Tepat saat matahari terbit sebuah pemandangan yang luar biasa terlukis di hadapanku, Kemegahan gunung-gunung terindah di Jawa tengah terlihat dari sini.
Indahnya Gunung Sindoro, Sumbing, Pegunungan Dieng, dan Gunung Slamet terlihat di horison barat.

Megahnya Gunung Merbabu yang dapat dilihat di sebelah utara, dan Gunung Lawu di sebelah Timur yang terlihat berdiri kokoh.
Sungguh sebuah Keagungan ciptaan Yang Maha Kuasa yang tidak henti-hentinya kukagumi.

Seolah seluruh medan berat dan perjalanan yang mencekam tidak lagi berarti setelah melihat semua ini.

“Danan Sini.. aku fotoin!” Teriak Rama padaku.

Aku menghampiri mereka, dan berpose tepat di bawah puncak Garuda sebuah batu yang dulunya berbentuk seperti burung garuda yang hancur pasca erupsi tahun 2010 lalu.

Kami beberapa kali berfoto sambil mengibarkan bendera Merah Putih, sebuah kebanggaan atas keindahan Alam yang dimiliki oleh Bumi Pertiwi ini.

“Ram.. nanti fotonya cetakin yang banyak ya” Pintaku pada Rama.

“Buat apaan? Sejak kapan kamu jadi narsis begitu” Tanya Rama yang penasaran.

“Mau aku kirim ke kenalanku di Desa Windualit, mereka yang nolongin aku waktu dulu gagal ke sini” Jelasku pada Rama.
Rama mengerti dan mengangguk tanpa bertanya lagi.

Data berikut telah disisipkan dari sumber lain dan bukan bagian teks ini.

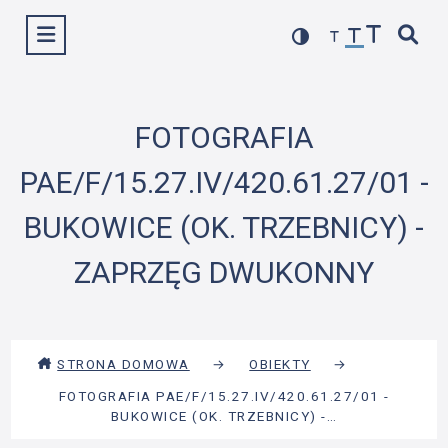
Przejdź
Wyświetl menu
do
treści
FOTOGRAFIA
PAE/F/15.27.IV/420.61.27/01 -
BUKOWICE (OK. TRZEBNICY) -
ZAPRZĘG DWUKONNY
STRONA DOMOWA
→
OBIEKTY
→
FOTOGRAFIA PAE/F/15.27.IV/420.61.27/01 -
BUKOWICE (OK. TRZEBNICY) -…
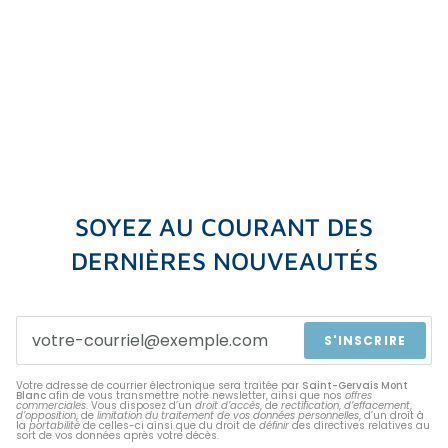
SOYEZ AU COURANT DES
DERNIÈRES NOUVEAUTÉS
S'INSCRIRE
Votre adresse de courrier électronique sera traitée par
Saint-Gervais Mont
Blanc
afin de vous transmettre notre newsletter, ainsi que nos
offres
commerciales
. Vous disposez d’un
droit d’accès
, de
rectification
,
d’effacement
,
d’opposition
, de
limitation du traitement de vos données personnelles
, d’un droit à
la
portabilité
de celles-ci ainsi que du droit de
définir
des directives relatives au
sort de vos données après votre décès.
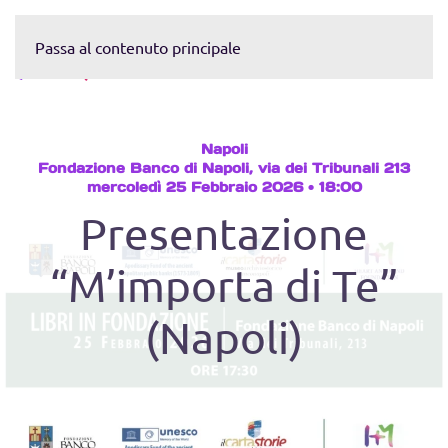
Passa al contenuto principale
Contattaci
Napoli
Fondazione Banco di Napoli, via dei Tribunali 213
mercoledì 25 Febbraio 2026 • 18:00
Presentazione
“M’importa di Te”
(Napoli)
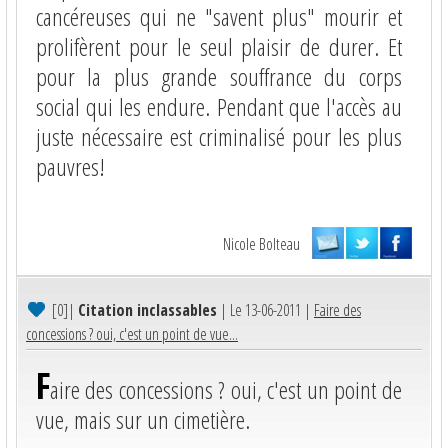
cancéreuses qui ne "savent plus" mourir et
prolifèrent pour le seul plaisir de durer. Et
pour la plus grande souffrance du corps
social qui les endure. Pendant que l'accès au
juste nécessaire est criminalisé pour les plus
pauvres!
Nicole Bolteau
[0]
|
Citation inclassables
| Le 13-06-2011 |
Faire des
concessions ? oui, c'est un point de vue...
F
aire des concessions ? oui, c'est un point de
vue, mais sur un cimetière.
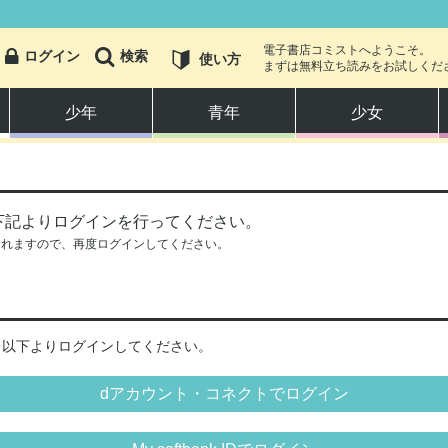
電子書店コミストへようこそ。
ログイン
検索
使い方
まずは無料立ち読みをお試しくだ
少年
青年
少女
少年
下記よりログインを行ってください。
少女
されますので、再度ログインしてください。
恋愛・ラブコメ
アクション・冒険
、以下よりログインしてください。
ホラー・オカルト
dアカウント・コネクトでログイン
スポーツ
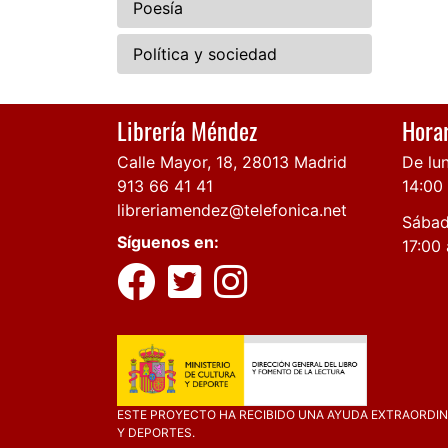
Poesía
Política y sociedad
Librería Méndez
Horar
Calle Mayor, 18, 28013 Madrid
De lun
913 66 41 41
14:00
libreriamendez@telefonica.net
Sábad
Síguenos en:
17:00 
ESTE PROYECTO HA RECIBIDO UNA AYUDA EXTRAORDINA
Y DEPORTES.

Setelah puas beraktivitas di puncak, kami segera turun mengikuti alur pendaki lainya.
Dengan jalur yang terang, hampir tidak ada halangan untuk melewati jalur untuk turun.
Sesuai rencana kami, kami mampir ke pos registrasi dan menceritakan kejadian kami di desa ghaib.

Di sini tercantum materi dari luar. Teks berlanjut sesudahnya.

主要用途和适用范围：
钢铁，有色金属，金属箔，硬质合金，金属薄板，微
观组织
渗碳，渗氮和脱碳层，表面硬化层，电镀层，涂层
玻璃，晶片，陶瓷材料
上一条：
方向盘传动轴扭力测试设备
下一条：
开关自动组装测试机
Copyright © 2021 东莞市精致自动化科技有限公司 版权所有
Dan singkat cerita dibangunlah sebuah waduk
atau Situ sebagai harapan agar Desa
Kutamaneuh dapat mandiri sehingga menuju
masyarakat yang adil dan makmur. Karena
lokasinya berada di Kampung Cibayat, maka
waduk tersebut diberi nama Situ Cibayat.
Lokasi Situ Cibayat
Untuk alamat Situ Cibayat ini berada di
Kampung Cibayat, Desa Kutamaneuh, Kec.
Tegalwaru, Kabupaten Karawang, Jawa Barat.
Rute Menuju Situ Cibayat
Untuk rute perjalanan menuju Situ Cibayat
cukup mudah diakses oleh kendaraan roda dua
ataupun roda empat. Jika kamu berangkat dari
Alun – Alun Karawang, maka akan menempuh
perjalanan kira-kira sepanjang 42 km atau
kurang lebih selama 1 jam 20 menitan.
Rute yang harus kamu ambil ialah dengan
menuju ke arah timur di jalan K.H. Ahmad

Rupanya kejadian ini pernah terjadi beberapa kali. Beberapa fotocopy KTP ditunjukan kepada kami untuk mengidentifikasi pendaki yang kami ceritakan.

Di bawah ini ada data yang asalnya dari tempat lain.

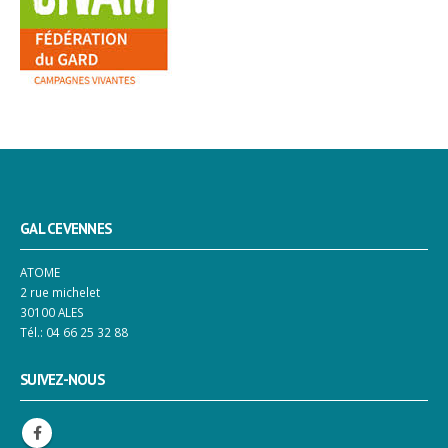
GAL CEVENNES
ATOME
2 rue michelet
30100 ALES
Tél.: 04 66 25 32 88
SUIVEZ-NOUS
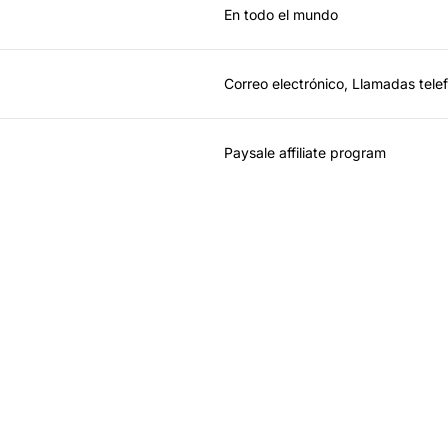
En todo el mundo
Correo electrónico, Llamadas tele
Paysale affiliate program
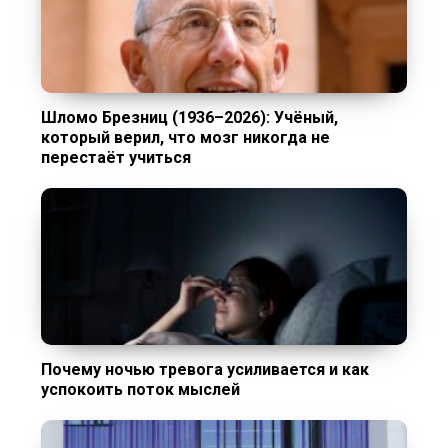
Шломо Брезниц (1936–2026): Учёный,
который верил, что мозг никогда не
перестаёт учиться
Почему ночью тревога усиливается и как
успокоить поток мыслей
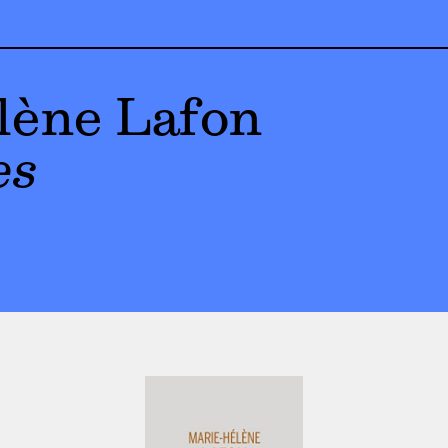
lène Lafon
es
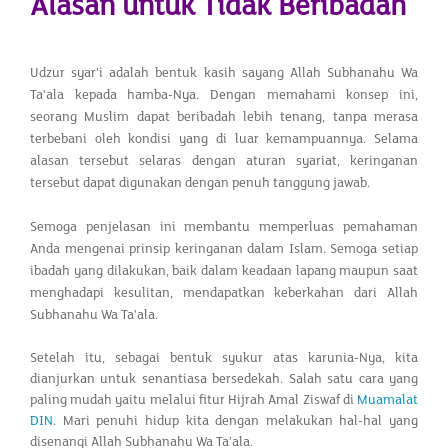
Alasan untuk Tidak Beribadah
Udzur syar’i adalah bentuk kasih sayang Allah Subhanahu Wa
Ta'ala kepada hamba-Nya. Dengan memahami konsep ini,
seorang Muslim dapat beribadah lebih tenang, tanpa merasa
terbebani oleh kondisi yang di luar kemampuannya. Selama
alasan tersebut selaras dengan aturan syariat, keringanan
tersebut dapat digunakan dengan penuh tanggung jawab.
Semoga penjelasan ini membantu memperluas pemahaman
Anda mengenai prinsip keringanan dalam Islam. Semoga setiap
ibadah yang dilakukan, baik dalam keadaan lapang maupun saat
menghadapi kesulitan, mendapatkan keberkahan dari Allah
Subhanahu Wa Ta'ala.
Setelah itu, sebagai bentuk syukur atas karunia-Nya, kita
dianjurkan untuk senantiasa bersedekah. Salah satu cara yang
paling mudah yaitu melalui fitur Hijrah Amal Ziswaf di
Muamalat
DIN
. Mari penuhi hidup kita dengan melakukan hal-hal yang
disenangi Allah Subhanahu Wa Ta’ala.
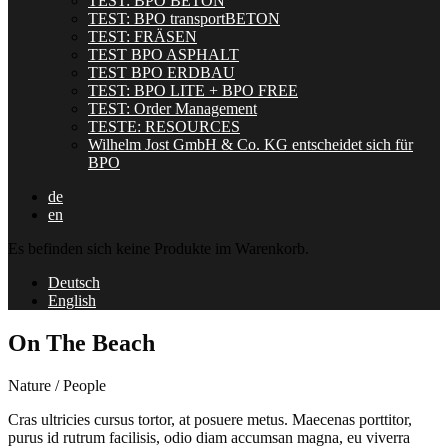
TEST: BPO BETON
TEST: BPO transportBETON
TEST: FRÄSEN
TEST BPO ASPHALT
TEST BPO ERDBAU
TEST: BPO LITE + BPO FREE
TEST: Order Management
TESTE: RESOURCES
Wilhelm Jost GmbH & Co. KG entscheidet sich für
BPO
de
en
Es befinden sich keine Produkte im Warenkorb.
Deutsch
English
On The Beach
Nature / People
Cras ultricies cursus tortor, at posuere metus. Maecenas porttitor,
purus id rutrum facilisis, odio diam accumsan magna, eu viverra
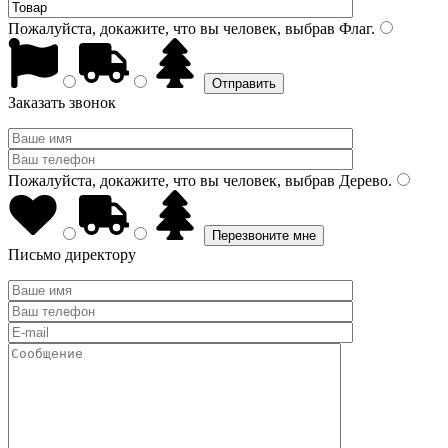
Пожалуйста, докажите, что вы человек, выбрав
Флаг
.
Заказать звонок
Пожалуйста, докажите, что вы человек, выбрав
Дерево
.
Письмо директору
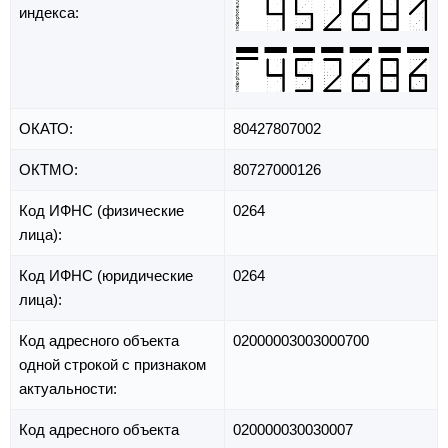
индекса:
ОКАТО:
80427807002
ОКТМО:
80727000126
Код ИФНС (физические
0264
лица):
Код ИФНС (юридические
0264
лица):
Код адресного объекта
02000003003000700
одной строкой с признаком
актуальности:
Код адресного объекта
020000030030007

Kami menunjukan yang kami ingat dan apabila 1x24 jam pendaki itu tidak kembali mereka akan meminta tolong “Juru kunci” untuk mencarinya.

---===SELESAI===---

*****
Sebelumnya

Note :
Terkadang kita perlu meninggalkan gadget kita dan pergi menjelajahi negeri ini untuk bertemu orang-orang baik di tiap daerah yang kita kunjungi, Indahnya alam negri ini yang mampu membuat kita merasa takjub, serta orang-orang hebat yang menjaganya.